As the race to replace Theresa May heats up, Operation Stop Boris is now in full swing. Boris Johnson remains the clear frontrunner to win the Tory leadership contest and his critics are determined to prevent him doing so at any cost. But his detractors should learn an important lesson from the referendum campaign: going after Boris is bound to backfire.
Yet Boris’s critics are determined to have another go and his Tory rivals are queuing up to take a pop at him. Matt Hancock is the latest to hit out with his jibe ‘f**k ‘f**k business’, a reference to Boris’s comments about lobbyists warning of the damage of a no-deal Brexit. Jeremy Hunt has also targeted Boris. So, too, has roaming leadership candidate Rory Stewart.
Even the dwindling number of Tory MPs not entering the fray to become PM are also after Boris. Philip Hammond has criticised Boris repeatedly. So has David Gauke, who said that candidates who don’t acknowledge the ‘enormously harmful’ effects of a no-deal Brexit will fuel populism.
The news that Boris has been ordered to appear in court over claims he lied by saying Britain gives the EU £350m a week is a sign that it isn’t only his critics on the Tory benches that Boris must watch out for.
Boris’s enemies are naturally delighted at this onslaught and seem to be convinced that this is the strategy for bringing down Boris. Yet they’d be wrong to start celebrating how well their bid to make life difficult for Boris appears to be. After all, this isn’t the first time that coming under fire has ended up aiding Boris’s cause.

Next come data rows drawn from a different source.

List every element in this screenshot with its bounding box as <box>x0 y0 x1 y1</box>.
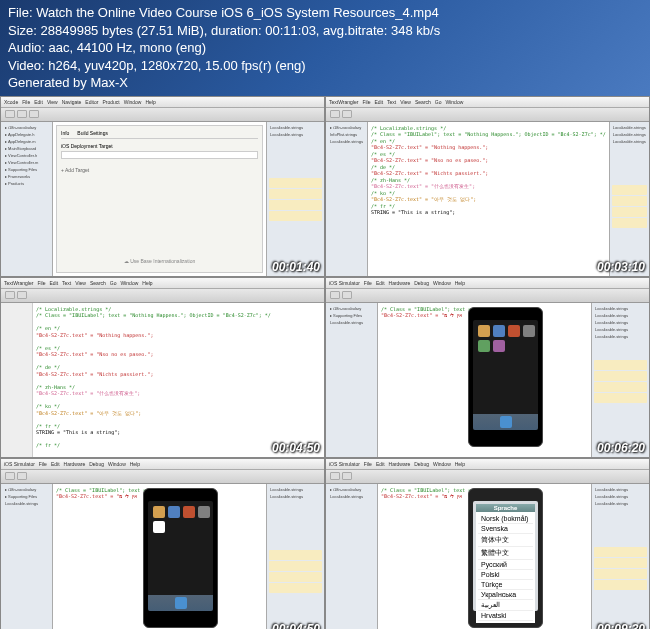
utilities-panel: Localizable.stringsLocalizable.stringsLo… <box>591 303 649 457</box>
editor-area: Info Build Settings iOS Deployment Targe… <box>53 122 266 276</box>
app-icon[interactable] <box>523 325 535 337</box>
language-item[interactable]: العربية <box>478 600 533 611</box>
utilities-panel: Localizable.stringsLocalizable.strings <box>266 484 324 629</box>
thumbnail-1: XcodeFileEditViewNavigateEditorProductWi… <box>0 96 325 277</box>
editor-area: /* Class = "IBUILabel"; text = "Bc4-S2-Z… <box>378 484 591 629</box>
language-list[interactable]: Norsk (bokmål) Svenska 简体中文 繁體中文 Русский… <box>476 512 535 623</box>
toolbar <box>326 289 649 303</box>
project-navigator[interactable]: ▸ i18n-vocabulary Localizable.strings <box>326 484 378 629</box>
toolbar <box>1 470 324 484</box>
ios-simulator[interactable] <box>468 307 543 447</box>
language-item[interactable]: Svenska <box>478 524 533 534</box>
app-icon[interactable] <box>153 506 165 518</box>
project-navigator[interactable]: ▸ i18n-vocabulary ▸ Supporting Files Loc… <box>1 484 53 629</box>
add-target-button[interactable]: + Add Target <box>61 167 258 173</box>
editor-area: /* Class = "IBUILabel"; text = "Bc4-S2-Z… <box>378 303 591 457</box>
toolbar <box>1 108 324 122</box>
menubar: TextWranglerFileEditTextViewSearchGoWind… <box>1 278 324 289</box>
utilities-panel: Localizable.stringsLocalizable.strings <box>266 122 324 276</box>
thumbnail-4: iOS SimulatorFileEditHardwareDebugWindow… <box>325 277 650 458</box>
language-item[interactable]: Русский <box>478 560 533 570</box>
app-icon[interactable] <box>183 506 195 518</box>
timestamp: 00:06:20 <box>597 441 645 455</box>
menubar: iOS SimulatorFileEditHardwareDebugWindow… <box>326 278 649 289</box>
safari-icon[interactable] <box>175 597 187 609</box>
thumbnail-3: TextWranglerFileEditTextViewSearchGoWind… <box>0 277 325 458</box>
menubar: iOS SimulatorFileEditHardwareDebugWindow… <box>1 459 324 470</box>
utilities-panel: Localizable.stringsLocalizable.stringsLo… <box>609 122 649 276</box>
app-icon[interactable] <box>493 325 505 337</box>
thumbnail-2: TextWranglerFileEditTextViewSearchGoWind… <box>325 96 650 277</box>
menubar: iOS SimulatorFileEditHardwareDebugWindow… <box>326 459 649 470</box>
file-line: File: Watch the Online Video Course iOS … <box>8 4 642 22</box>
app-icon[interactable] <box>198 506 210 518</box>
thumbnail-grid: XcodeFileEditViewNavigateEditorProductWi… <box>0 96 650 629</box>
language-item[interactable]: Українська <box>478 590 533 600</box>
build-settings-tab[interactable]: Build Settings <box>77 130 108 136</box>
timestamp: 00:01:40 <box>272 260 320 274</box>
audio-line: Audio: aac, 44100 Hz, mono (eng) <box>8 39 642 57</box>
size-line: Size: 28849985 bytes (27.51 MiB), durati… <box>8 22 642 40</box>
app-icon[interactable] <box>153 521 165 533</box>
file-info-header: File: Watch the Online Video Course iOS … <box>0 0 650 96</box>
deployment-target-label: iOS Deployment Target <box>61 143 258 149</box>
menubar: XcodeFileEditViewNavigateEditorProductWi… <box>1 97 324 108</box>
project-navigator[interactable]: ▸ i18n-vocabulary ▸ Supporting Files Loc… <box>326 303 378 457</box>
project-navigator[interactable]: ▸ i18n-vocabulary ▸ AppDelegate.h ▸ AppD… <box>1 122 53 276</box>
app-icon[interactable] <box>508 325 520 337</box>
language-item[interactable]: Norsk (bokmål) <box>478 514 533 524</box>
safari-icon[interactable] <box>500 416 512 428</box>
file-list[interactable]: ▸ i18n-vocabulary InfoPlist.strings Loca… <box>326 122 368 276</box>
thumbnail-5: iOS SimulatorFileEditHardwareDebugWindow… <box>0 458 325 629</box>
timestamp: 00:04:50 <box>272 622 320 629</box>
app-icon[interactable] <box>493 340 505 352</box>
editor-area: /* Class = "IBUILabel"; text = "Bc4-S2-Z… <box>53 484 266 629</box>
language-item[interactable]: 繁體中文 <box>478 547 533 560</box>
ios-simulator[interactable]: Sprache Norsk (bokmål) Svenska 简体中文 繁體中文… <box>468 488 543 628</box>
language-item[interactable]: Hrvatski <box>478 611 533 621</box>
code-editor[interactable]: /* Localizable.strings */ /* Class = "IB… <box>33 303 324 457</box>
language-item[interactable]: 简体中文 <box>478 534 533 547</box>
utilities-panel: Localizable.stringsLocalizable.stringsLo… <box>591 484 649 629</box>
language-item[interactable]: Türkçe <box>478 580 533 590</box>
app-icon[interactable] <box>478 340 490 352</box>
nav-title: Sprache <box>476 504 535 512</box>
generated-line: Generated by Max-X <box>8 74 642 92</box>
app-icon[interactable] <box>478 325 490 337</box>
toolbar <box>326 470 649 484</box>
toolbar <box>1 289 324 303</box>
language-item[interactable]: Polski <box>478 570 533 580</box>
code-editor[interactable]: /* Localizable.strings */ /* Class = "IB… <box>368 122 609 276</box>
thumbnail-6: iOS SimulatorFileEditHardwareDebugWindow… <box>325 458 650 629</box>
info-tab[interactable]: Info <box>61 130 69 136</box>
timestamp: 00:04:50 <box>272 441 320 455</box>
app-icon[interactable] <box>168 506 180 518</box>
timestamp: 00:03:10 <box>597 260 645 274</box>
toolbar <box>326 108 649 122</box>
ios-simulator[interactable] <box>143 488 218 628</box>
video-line: Video: h264, yuv420p, 1280x720, 15.00 fp… <box>8 57 642 75</box>
timestamp: 00:09:30 <box>597 622 645 629</box>
menubar: TextWranglerFileEditTextViewSearchGoWind… <box>326 97 649 108</box>
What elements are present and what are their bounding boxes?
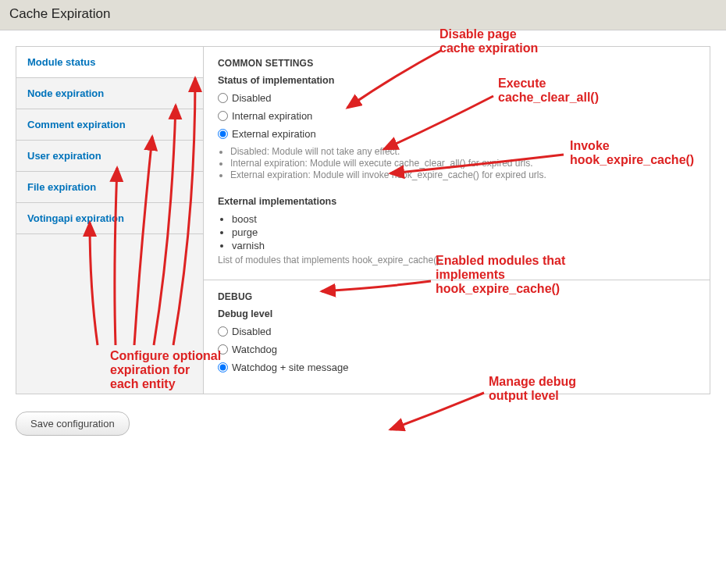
radio-debug-watchdog[interactable]: Watchdog <box>218 344 696 355</box>
radio-external[interactable]: External expiration <box>218 128 696 140</box>
radio-debug-watchdog-site-label: Watchdog + site message <box>232 362 348 373</box>
radio-internal[interactable]: Internal expiration <box>218 110 696 122</box>
external-list: boost purge varnish <box>232 213 696 251</box>
common-settings-fieldset: COMMON SETTINGS Status of implementation… <box>204 47 710 280</box>
debug-fieldset: DEBUG Debug level Disabled Watchdog Watc… <box>204 280 710 394</box>
status-descriptions: Disabled: Module will not take any effec… <box>218 146 696 180</box>
window-title: Cache Expiration <box>0 0 726 30</box>
radio-external-input[interactable] <box>218 129 228 139</box>
external-desc: List of modules that implements hook_exp… <box>218 255 696 265</box>
radio-disabled-input[interactable] <box>218 93 228 103</box>
radio-debug-disabled[interactable]: Disabled <box>218 326 696 337</box>
common-legend: COMMON SETTINGS <box>218 58 696 69</box>
radio-debug-disabled-label: Disabled <box>232 326 272 337</box>
radio-disabled-label: Disabled <box>232 92 272 104</box>
debug-heading: Debug level <box>218 308 696 319</box>
desc-item: Internal expiration: Module will execute… <box>230 158 696 169</box>
sidebar-item-module-status[interactable]: Module status <box>16 47 203 78</box>
sidebar-item-node-expiration[interactable]: Node expiration <box>16 78 203 109</box>
sidebar-item-file-expiration[interactable]: File expiration <box>16 172 203 203</box>
external-heading: External implementations <box>218 196 696 207</box>
radio-debug-watchdog-site-input[interactable] <box>218 362 228 372</box>
radio-debug-watchdog-site[interactable]: Watchdog + site message <box>218 362 696 373</box>
sidebar-item-comment-expiration[interactable]: Comment expiration <box>16 109 203 141</box>
sidebar-item-votingapi-expiration[interactable]: Votingapi expiration <box>16 203 203 234</box>
ext-item: purge <box>232 226 696 238</box>
status-heading: Status of implementation <box>218 75 696 86</box>
radio-debug-watchdog-input[interactable] <box>218 344 228 355</box>
radio-debug-disabled-input[interactable] <box>218 326 228 337</box>
radio-external-label: External expiration <box>232 128 316 140</box>
save-configuration-button[interactable]: Save configuration <box>16 412 130 436</box>
radio-internal-label: Internal expiration <box>232 110 312 122</box>
desc-item: Disabled: Module will not take any effec… <box>230 146 696 157</box>
content-pane: COMMON SETTINGS Status of implementation… <box>204 47 710 394</box>
debug-legend: DEBUG <box>218 291 696 302</box>
page-body: Module status Node expiration Comment ex… <box>0 30 726 451</box>
radio-disabled[interactable]: Disabled <box>218 92 696 104</box>
ext-item: varnish <box>232 240 696 251</box>
sidebar-item-user-expiration[interactable]: User expiration <box>16 141 203 172</box>
vertical-tabs: Module status Node expiration Comment ex… <box>16 46 710 394</box>
sidebar: Module status Node expiration Comment ex… <box>16 47 204 394</box>
desc-item: External expiration: Module will invoke … <box>230 169 696 180</box>
ext-item: boost <box>232 213 696 225</box>
radio-internal-input[interactable] <box>218 111 228 121</box>
radio-debug-watchdog-label: Watchdog <box>232 344 277 355</box>
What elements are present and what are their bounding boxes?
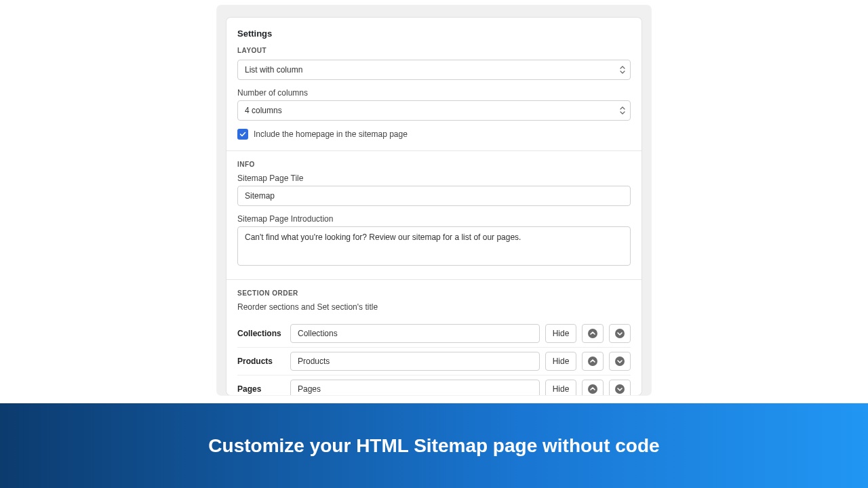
banner-text: Customize your HTML Sitemap page without… xyxy=(208,435,659,457)
section-label: Products xyxy=(237,357,285,366)
section-label: Collections xyxy=(237,329,285,338)
move-up-button[interactable] xyxy=(582,380,604,395)
svg-point-3 xyxy=(615,357,625,366)
section-title-input[interactable] xyxy=(290,324,540,343)
move-up-button[interactable] xyxy=(582,352,604,371)
section-order-heading: SECTION ORDER xyxy=(237,289,631,297)
svg-point-2 xyxy=(588,357,597,366)
promo-banner: Customize your HTML Sitemap page without… xyxy=(0,403,868,488)
divider xyxy=(226,279,642,280)
section-label: Pages xyxy=(237,384,285,394)
hide-button[interactable]: Hide xyxy=(545,380,576,395)
layout-heading: LAYOUT xyxy=(237,47,631,54)
svg-point-5 xyxy=(615,384,625,394)
sitemap-title-input[interactable] xyxy=(237,186,631,206)
move-up-button[interactable] xyxy=(582,324,604,343)
sitemap-intro-label: Sitemap Page Introduction xyxy=(237,214,631,224)
move-down-button[interactable] xyxy=(609,324,631,343)
settings-card: Settings LAYOUT Number of columns Includ… xyxy=(226,18,642,395)
card-title: Settings xyxy=(237,28,631,39)
section-title-input[interactable] xyxy=(290,380,540,395)
columns-label: Number of columns xyxy=(237,88,631,98)
include-homepage-row: Include the homepage in the sitemap page xyxy=(237,129,631,140)
section-order-description: Reorder sections and Set section's title xyxy=(237,302,631,312)
columns-select-wrap xyxy=(237,100,631,121)
move-down-button[interactable] xyxy=(609,380,631,395)
sitemap-intro-textarea[interactable] xyxy=(237,226,631,266)
section-row-pages: Pages Hide xyxy=(237,375,631,395)
section-row-products: Products Hide xyxy=(237,348,631,375)
hide-button[interactable]: Hide xyxy=(545,352,576,371)
settings-panel-outer: Settings LAYOUT Number of columns Includ… xyxy=(217,5,651,395)
info-heading: INFO xyxy=(237,161,631,168)
hide-button[interactable]: Hide xyxy=(545,324,576,343)
svg-point-4 xyxy=(588,384,597,394)
include-homepage-checkbox[interactable] xyxy=(237,129,248,140)
section-row-collections: Collections Hide xyxy=(237,320,631,348)
layout-select[interactable] xyxy=(237,60,631,80)
section-order-list: Collections Hide Products Hide xyxy=(237,320,631,395)
sitemap-title-label: Sitemap Page Tile xyxy=(237,174,631,183)
move-down-button[interactable] xyxy=(609,352,631,371)
svg-point-0 xyxy=(588,329,597,338)
section-title-input[interactable] xyxy=(290,352,540,371)
columns-select[interactable] xyxy=(237,100,631,121)
divider xyxy=(226,150,642,151)
include-homepage-label: Include the homepage in the sitemap page xyxy=(254,129,408,139)
svg-point-1 xyxy=(615,329,625,338)
layout-select-wrap xyxy=(237,60,631,80)
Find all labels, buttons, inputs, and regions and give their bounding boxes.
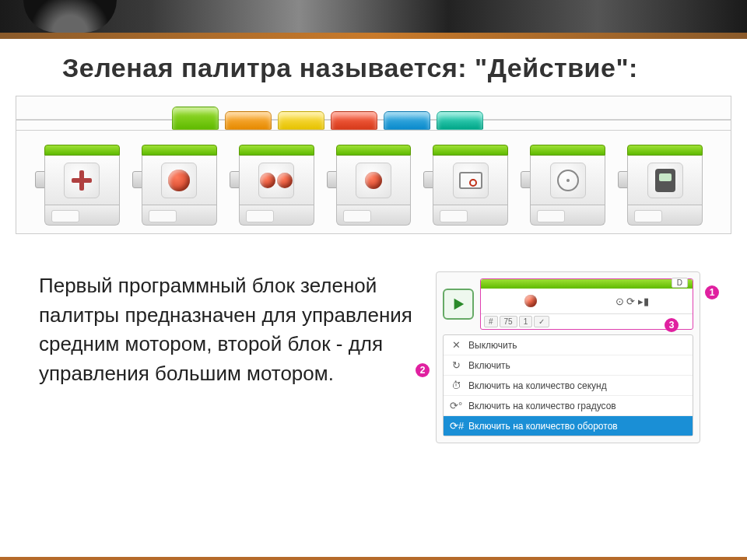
port-selector[interactable]: D [672, 278, 688, 288]
display-icon [459, 172, 482, 189]
brick-icon [655, 169, 675, 192]
slide-header-decor [0, 0, 747, 33]
menu-label: Включить на количество оборотов [468, 421, 618, 432]
mode-icons: ⊙ ⟳ ▸▮ [615, 296, 649, 307]
svg-marker-0 [454, 299, 465, 310]
block-detail-callout: D ⊙ ⟳ ▸▮ # 75 1 ✓ ✕ Выключить [436, 271, 716, 443]
steering-icon [365, 172, 382, 189]
large-motor-icon [524, 295, 537, 307]
palette-panel [16, 96, 731, 234]
palette-tab-flow[interactable] [225, 111, 272, 130]
param-count[interactable]: 1 [519, 316, 533, 327]
block-brick-light[interactable] [627, 145, 703, 226]
two-motors-icon [260, 173, 293, 188]
menu-item-off[interactable]: ✕ Выключить [444, 335, 693, 355]
accent-bar [0, 33, 747, 39]
menu-item-seconds[interactable]: ⏱ Включить на количество секунд [444, 376, 693, 396]
param-rotations-icon[interactable]: # [484, 316, 498, 327]
block-move-tank[interactable] [239, 145, 314, 226]
menu-item-on[interactable]: ↻ Включить [444, 355, 693, 376]
large-motor-icon [168, 170, 190, 191]
accent-bar-bottom [0, 557, 747, 560]
rotations-icon: ⟳# [450, 420, 462, 432]
menu-item-rotations[interactable]: ⟳# Включить на количество оборотов [444, 416, 693, 436]
block-large-motor[interactable] [142, 145, 217, 226]
palette-tab-data[interactable] [331, 111, 377, 130]
menu-item-degrees[interactable]: ⟳° Включить на количество градусов [444, 396, 693, 416]
off-icon: ✕ [450, 339, 462, 351]
param-brake[interactable]: ✓ [534, 316, 549, 327]
on-icon: ↻ [450, 359, 462, 371]
palette-tab-myblocks[interactable] [437, 111, 483, 130]
annotation-badge-1: 1 [705, 285, 719, 299]
menu-label: Включить на количество градусов [468, 401, 616, 411]
menu-label: Выключить [468, 340, 517, 351]
page-title: Зеленая палитра называется: "Действие": [0, 39, 747, 96]
degrees-icon: ⟳° [450, 400, 462, 411]
action-blocks-row [16, 131, 731, 226]
start-button[interactable] [443, 289, 474, 320]
menu-label: Включить [468, 360, 510, 371]
sound-icon [557, 170, 579, 191]
annotation-badge-2: 2 [416, 363, 430, 377]
description-text: Первый программный блок зеленой палитры … [39, 271, 412, 443]
palette-tab-advanced[interactable] [384, 111, 430, 130]
block-sound[interactable] [530, 145, 605, 226]
play-icon [451, 297, 465, 311]
annotation-badge-3: 3 [665, 318, 679, 332]
menu-label: Включить на количество секунд [468, 380, 607, 391]
palette-tab-sensor[interactable] [278, 111, 324, 130]
mode-menu: ✕ Выключить ↻ Включить ⏱ Включить на кол… [443, 334, 693, 436]
block-display[interactable] [433, 145, 508, 226]
seconds-icon: ⏱ [450, 380, 462, 391]
palette-tabs [16, 96, 731, 131]
medium-motor-icon [72, 170, 92, 191]
param-power[interactable]: 75 [500, 316, 517, 327]
block-medium-motor[interactable] [44, 145, 120, 226]
palette-tab-action[interactable] [172, 107, 219, 130]
block-move-steering[interactable] [336, 145, 412, 226]
motor-block-expanded[interactable]: D ⊙ ⟳ ▸▮ # 75 1 ✓ [480, 278, 693, 330]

In the lead-up to the referendum, Boris was relentlessly targeted during a vicious televised debate on ITV. Nicola Sturgeon, Angela Eagle and Amber Rudd ganged up on Boris. Sturgeon said the thought of Boris in No.10 was a ‘pretty horrifying prospect’. ‘Get that lie off your bus!’, shouted Eagle. But the worst jibe came from a fellow Tory, Amber Rudd, who said Boris was ‘not the man you want to drive you home at the end of the evening’.
The personal attacks were met with delight by Boris’s detractors. Plenty of remainers were overjoyed that Boris had been exposed on live television in front of the nation. Yet the truth was that Boris’s dignified refusal to take the bait actually ended up benefiting him. For those on the fence making up their minds whether to vote leave or remain, it was difficult not to sympathise with a man who had been roundly beaten up on stage.
The same seems to be happening again. And once again, Boris’s reaction matches his approach in 2016. By refusing to retaliate, Boris is again looking reasonable compared with his rivals.
His competitors are also making another mistake. By talking relentlessly about Boris, they are doing the hard work for him. Boris has so far confirmed that he is standing in the leadership contest, but beyond that there is little to report. What does Boris stand for? What are his headline-grabbing policies? We don’t really know, given that Boris is yet to lay out any detailed plans. And while his rivals have put out videos (of varying quality) launching their campaigns and set up websites and Twitter accounts, Boris’s campaign is yet to really begin.
But you wouldn’t know it from the coverage Boris is getting. On the front page of today’s FT, a picture of Boris appears prominently. Why? Not because he has said anything himself but because his rivals (in this case Matt Hancock) won’t stop talking about him. Operation Stop Boris is achieving something but it’s not what Boris’s critics think.